SIAPS supported the Ministry of Health in Mali to set up a dashboard to monitor the availability of maternal and child health products at the central, regional, and district levels of the health system using information from the national Logistics Management Information System, which includes data from the most peripheral level—community health providers. These data are used to make decisions on the distribution of products as well as procurement to ensure product availability, including antibiotics for pneumonia.

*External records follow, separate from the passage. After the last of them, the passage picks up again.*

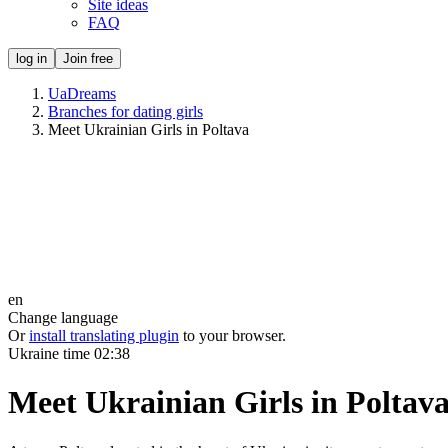
Site ideas
FAQ
log in
Join free
UaDreams
Branches for dating girls
Meet Ukrainian Girls in Poltava
en
Change language
Or
install translating plugin
to your browser.
Ukraine time
02:38
Meet Ukrainian Girls in Poltav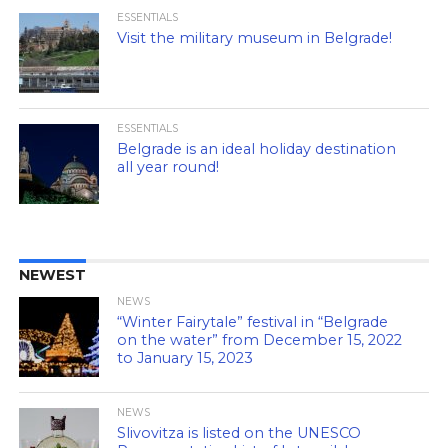
ESSENTIALS
Visit the military museum in Belgrade!
ESSENTIALS
Belgrade is an ideal holiday destination
all year round!
NEWEST
NEWS
“Winter Fairytale” festival in “Belgrade
on the water” from December 15, 2022
to January 15, 2023
NEWS
Slivovitza is listed on the UNESCO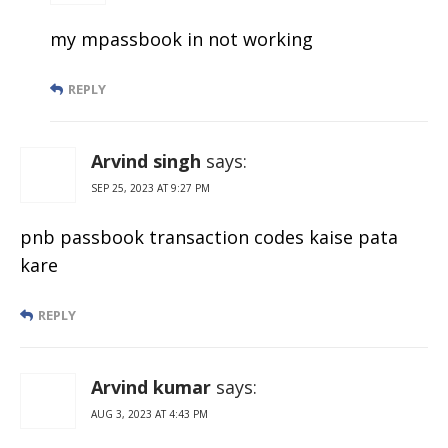
my mpassbook in not working
REPLY
Arvind singh
says:
SEP 25, 2023 AT 9:27 PM
pnb passbook transaction codes kaise pata
kare
REPLY
Arvind kumar
says:
AUG 3, 2023 AT 4:43 PM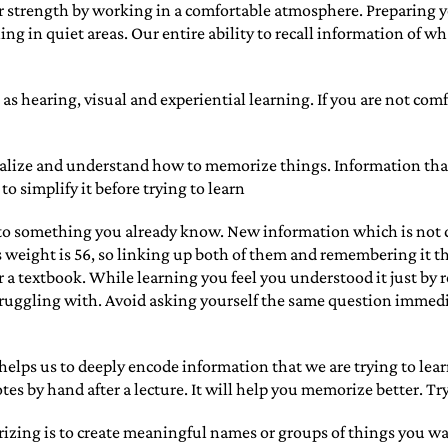
 strength by working in a comfortable atmosphere. Preparing y
ng in quiet areas. Our entire ability to recall information of 
h as hearing, visual and experiential learning. If you are not com
 realize and understand how to memorize things. Information tha
o simplify it before trying to learn
to something you already know. New information which is not co
’s weight is 56, so linking up both of them and remembering it t
 a textbook. While learning you feel you understood it just by r
truggling with. Avoid asking yourself the same question immediate
t helps us to deeply encode information that we are trying to le
es by hand after a lecture. It will help you memorize better. Try
rizing is to create meaningful names or groups of things you 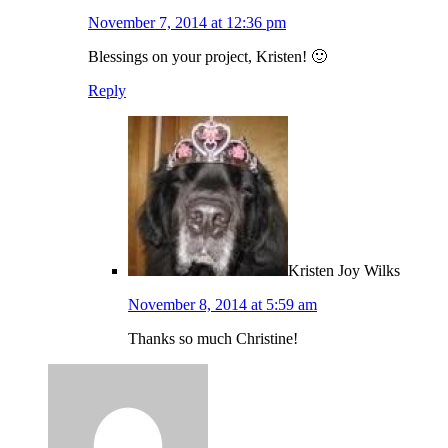
November 7, 2014 at 12:36 pm
Blessings on your project, Kristen! 🙂
Reply
Kristen Joy Wilks
November 8, 2014 at 5:59 am
Thanks so much Christine!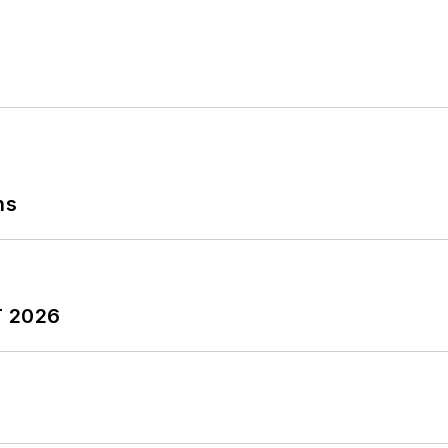
ns
T 2026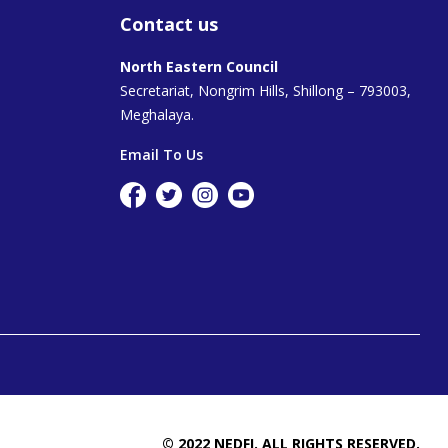
Contact us
North Eastern Council
Secretariat, Nongrim Hills, Shillong – 793003,
Meghalaya.
Email To Us
© 2022 NEDFI. ALL RIGHTS RESERVED.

Educating Community Health Workers
Antibiotics already exist in many communities in low-income countries through illegal drug vendors, shops, kiosks, and other outlets and are often of poor quality or inappropriately used. Integrated community case management (iCCM) is an evidence-based recommended strategy to increase children’s access to rational treatment with quality medicines. Community health workers are the cornerstone of iCCM and need to be appropriately trained in both case management and simple supply chain management tasks. Effective supervision, monitoring, and support are critical to help ensure best treatment practices with quality products and reduce the likelihood of antibiotic resistance through inappropriate use.
Although amoxicillin treatment is relatively simple, dispensing envelopes and job aids, such as those piloted by SIAPS in Democratic Republic of Congo, provide useful reminders to facilitate adherence to the recommended dosages for health care workers and provide guidance for caregivers on how to administer the lifesaving treatment in the home. Administering amoxicillin incorrectly can lead to treatment failure and increase the potential for antibiotic resistance.
By working with community health workers to improve case management at the community level, strengthening the systems on which the community health workers depend, building local capacity, and expanding access to amoxicillin, SIAPS is helping to ensure universal access to pneumonia prevention and care.
The Big Picture: Policy and Financing
While amoxicillin is a relatively inexpensive treatment and can be procured from local or regional manufacturers, many countries still face a significant resource gap in stocking it. This shortfall needs to be accurately estimated and addressed using resource mobilization strategies, partnerships, and opportunities, such as the Global Financing Facility.
SIAPS further contributes to the fight against childhood pneumonia by ensuring that best practices are incorporated in global policies by participating in global technical working groups, helping to develop and validate technical documents and resources, and maintaining the awareness of pharmaceutical systems issues in global technical discussions.
A comprehensive systems approach such as that adopted by SIAPS—strengthening governance and regulatory systems, information networks, human resource capacity, service delivery and financing approaches—is essential in ensuring that a child with pneumonia is treated and survives.